Okay, I just bestowed that title on him, but that doesn’t mean it isn’t true. Cueto leads the National League in ERA (2.44), ERA+ (174) and, obviously, wins (16, tied with Washington’s Gio Gonzalez). When Cueto steps onto the national stage this October, as seems likely, a lot of fans are going to wonder about Cincinnati’s ace: “Who is this guy? Where did he come from?”
Cueto did not come out of nowhere like it may seem, but few expected the fireworks he has provided over the past two seasons. He was signed out of the Dominican Republic in 2004, and while Cueto was considered to have some potential, there was concern that his size (5-foot-10) would cause durability issues, or possibly force him into a relief role.
Over the next three years, Cueto moved steadily up the Reds’ organizational ladder, but he was rarely mentioned in the same breath with Homer Bailey, a former No. 1 pick who was considered a can’t-miss prospect. When 2008 rolled around, however, it was Cueto and not Bailey who surprised everyone by making the Reds’ Opening Day rotation.
Reviews were mixed after Cueto went 20-25 with a 4.61 ERA in his first two big-league seasons. His peripheral numbers provided cause for concern (4.90 and 4.69 FIP in those campaigns), he walked too many people, and gave up too many homers. In 2010, however, something clicked, as Cueto’s numbers improved across the board. No one could have predicted what we'd see next.
Since Opening Day 2011, Cueto has been nothing short of lights out: He has gone 25-11 with a 2.38 ERA and 173 ERA+. How did that happen? Three reasons, primarily:
1. At some point around 2010, Cueto really began to take his conditioning more seriously. He began running every day, and quickly developed a reputation for being the hardest-working pitcher on the staff. The baby fat started to drop off, and Cueto’s durability improved.

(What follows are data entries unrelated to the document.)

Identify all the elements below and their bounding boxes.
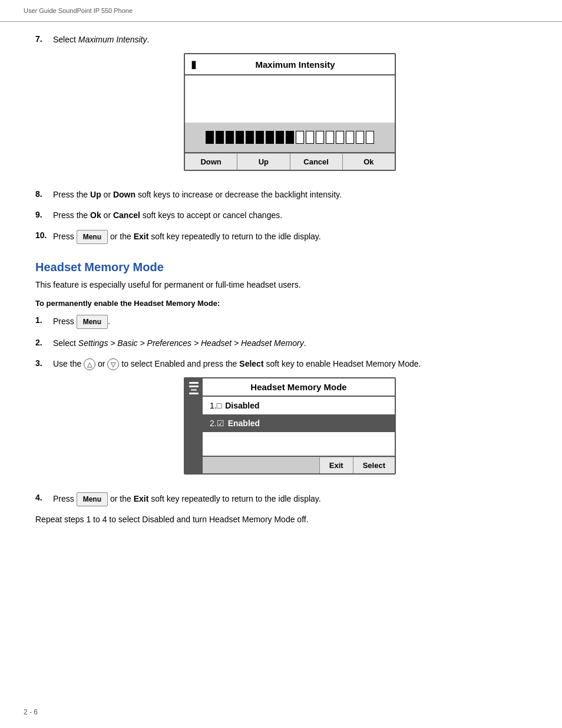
headset-screen-title: Headset Memory Mode — [209, 382, 389, 392]
step-8: 8. Press the Up or Down soft keys to inc… — [35, 189, 527, 201]
step-10-number: 10. — [35, 230, 53, 240]
page-header: User Guide SoundPoint IP 550 Phone — [0, 0, 562, 22]
slider-block — [286, 131, 294, 144]
step-7-text: Select Maximum Intensity. — [53, 35, 149, 44]
hmm-step-3-body: Use the or to select Enabled and press t… — [53, 358, 527, 484]
item-number-1: 1.□ — [210, 401, 222, 410]
headset-btn-select[interactable]: Select — [353, 457, 395, 473]
step-7-number: 7. — [35, 34, 53, 44]
hmm-step-2-text: Select Settings > Basic > Preferences > … — [53, 338, 306, 348]
icon-bar-2 — [189, 386, 199, 387]
screen-title-bar: ▮ Maximum Intensity — [185, 54, 395, 75]
hmm-step-1-body: Press Menu. — [53, 315, 527, 329]
item-label-disabled: Disabled — [225, 401, 259, 410]
max-intensity-screen: ▮ Maximum Intensity — [184, 53, 396, 171]
item-label-enabled: Enabled — [228, 419, 260, 428]
screen-phone-icon: ▮ — [191, 58, 197, 71]
slider-block — [226, 131, 234, 144]
screen-buttons: Down Up Cancel Ok — [185, 152, 395, 170]
step-8-number: 8. — [35, 189, 53, 199]
slider-block-empty — [306, 131, 314, 144]
hmm-step-3-number: 3. — [35, 358, 53, 368]
step-10: 10. Press Menu or the Exit soft key repe… — [35, 230, 527, 244]
step-9-number: 9. — [35, 209, 53, 219]
down-arrow-icon — [107, 358, 119, 370]
hmm-step-4-body: Press Menu or the Exit soft key repeated… — [53, 492, 527, 506]
slider-block — [216, 131, 224, 144]
headset-screen-list: 1.□ Disabled 2.☑ Enabled — [203, 397, 395, 456]
step-9-body: Press the Ok or Cancel soft keys to acce… — [53, 209, 527, 222]
step-8-text: Press the Up or Down soft keys to increa… — [53, 190, 342, 199]
slider-block-empty — [326, 131, 334, 144]
slider-block-empty — [366, 131, 374, 144]
screen-btn-up[interactable]: Up — [237, 153, 290, 170]
headset-screen-buttons: Exit Select — [203, 456, 395, 473]
headset-memory-screen: Headset Memory Mode 1.□ Disabled 2.☑ Ena… — [184, 377, 396, 475]
screen-main-area: Headset Memory Mode 1.□ Disabled 2.☑ Ena… — [203, 378, 395, 473]
slider-block — [256, 131, 264, 144]
hmm-step-4: 4. Press Menu or the Exit soft key repea… — [35, 492, 527, 506]
header-title: User Guide SoundPoint IP 550 Phone — [24, 7, 133, 14]
hmm-step-2: 2. Select Settings > Basic > Preferences… — [35, 337, 527, 350]
page-footer: 2 - 6 — [24, 708, 38, 716]
step-9-text: Press the Ok or Cancel soft keys to acce… — [53, 210, 282, 220]
hmm-step-1: 1. Press Menu. — [35, 315, 527, 329]
slider-block — [266, 131, 274, 144]
slider-block — [236, 131, 244, 144]
subsection-heading: To permanently enable the Headset Memory… — [35, 299, 527, 308]
up-arrow-icon — [84, 358, 95, 370]
menu-button-10[interactable]: Menu — [77, 230, 108, 244]
slider-area — [185, 123, 395, 152]
icon-bar-3 — [191, 389, 197, 391]
slider-block — [276, 131, 284, 144]
icon-bar-4 — [189, 393, 199, 394]
screen-body — [185, 75, 395, 123]
screen-btn-cancel[interactable]: Cancel — [290, 153, 343, 170]
menu-button-hmm1[interactable]: Menu — [77, 315, 108, 329]
slider-block-empty — [346, 131, 354, 144]
slider-block-empty — [316, 131, 324, 144]
hmm-step-2-body: Select Settings > Basic > Preferences > … — [53, 337, 527, 350]
hmm-step-4-number: 4. — [35, 492, 53, 502]
step-10-text: Press Menu or the Exit soft key repeated… — [53, 232, 321, 241]
left-sidebar-icon — [185, 378, 203, 473]
step-8-body: Press the Up or Down soft keys to increa… — [53, 189, 527, 201]
menu-button-hmm4[interactable]: Menu — [77, 492, 108, 506]
headset-list-item-disabled: 1.□ Disabled — [203, 397, 395, 414]
slider-block — [246, 131, 254, 144]
hmm-step-1-number: 1. — [35, 315, 53, 325]
screen-with-sidebar: Headset Memory Mode 1.□ Disabled 2.☑ Ena… — [185, 378, 395, 473]
screen-btn-ok[interactable]: Ok — [343, 153, 395, 170]
repeat-text: Repeat steps 1 to 4 to select Disabled a… — [35, 515, 527, 524]
step-7: 7. Select Maximum Intensity. ▮ Maximum I… — [35, 34, 527, 180]
screen-btn-down[interactable]: Down — [185, 153, 237, 170]
item-number-2: 2.☑ — [210, 419, 224, 428]
slider-block-empty — [356, 131, 364, 144]
step-7-body: Select Maximum Intensity. ▮ Maximum Inte… — [53, 34, 527, 180]
slider-block-empty — [296, 131, 304, 144]
headset-btn-exit[interactable]: Exit — [319, 457, 353, 473]
hmm-step-4-text: Press Menu or the Exit soft key repeated… — [53, 494, 321, 503]
hmm-step-3-text: Use the or to select Enabled and press t… — [53, 359, 421, 368]
hmm-step-1-text: Press Menu. — [53, 317, 110, 326]
section-heading-headset: Headset Memory Mode — [35, 261, 527, 274]
content-area: 7. Select Maximum Intensity. ▮ Maximum I… — [0, 22, 562, 548]
slider-block-empty — [336, 131, 344, 144]
step-10-body: Press Menu or the Exit soft key repeated… — [53, 230, 527, 244]
hmm-step-2-number: 2. — [35, 337, 53, 347]
hmm-step-3: 3. Use the or to select Enabled and pres… — [35, 358, 527, 484]
step-9: 9. Press the Ok or Cancel soft keys to a… — [35, 209, 527, 222]
section-intro-text: This feature is especially useful for pe… — [35, 280, 527, 289]
slider-block — [206, 131, 214, 144]
icon-bar-1 — [189, 382, 199, 384]
screen-title-text: Maximum Intensity — [201, 60, 389, 70]
slider-blocks — [206, 131, 374, 144]
list-spacer — [203, 432, 395, 456]
page-number: 2 - 6 — [24, 708, 38, 716]
headset-list-item-enabled: 2.☑ Enabled — [203, 414, 395, 432]
headset-screen-title-bar: Headset Memory Mode — [203, 378, 395, 397]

2. Over the past two seasons, Cueto has relied upon his changeup more often, with great success. In the minors, former Reds ace Mario Soto taught Cueto the changeup, but in his first couple of big league seasons, Cueto really didn’t throw it very often, just 6.7 percent of the time during his rookie season. This year, Cueto is throwing the change 17.9 percent of the time, and he’s throwing it consistently for strikes.
3. Before last season, Cueto adopted a funky delivery, wherein he actually turns his back to the hitter during the windup. Pitching coach Bryan Price had detected a flaw in Cueto’s delivery in which his front leg would open up before he set it down. They began working together to correct that, and Cueto immediately enjoyed the deception that his new delivery provided. Plus, it’s just flat-out fun to watch.
What has been most astounding about Cueto’s success has been the fact that he isn’t surrendering homers at Cincinnati’s Great American Ballpark, a noted longball factory. If you can believe it, Cueto allows fewer homeruns per nine innings (0.48) than every other starter in the National League save one. That’s a vast improvement over the home run rate he displayed in his first two big-league seasons (2008: 1.5 HR/9; 2009: 1.3 HR/9).
This is true even though Cueto doesn’t strike out as many hitters as other top starters; his K/9 rate of 7.2 ranks just 30th among qualified starters in the NL alone. Of course, it helps that Cueto doesn’t walk very many batters. This season, Cueto is walking just 1.96 hitters per nine innings, a career-best mark.
Excellent control, a deceptive delivery, the ability to keep the ball in the ballpark and on the ground, a great work ethic: These are the ingredients of an ace, no? Even better, Cueto is just 26, with room for improvement. That’s not too bad considering he’s already one of the best pitchers in the majors.
The question now is: When will America notice?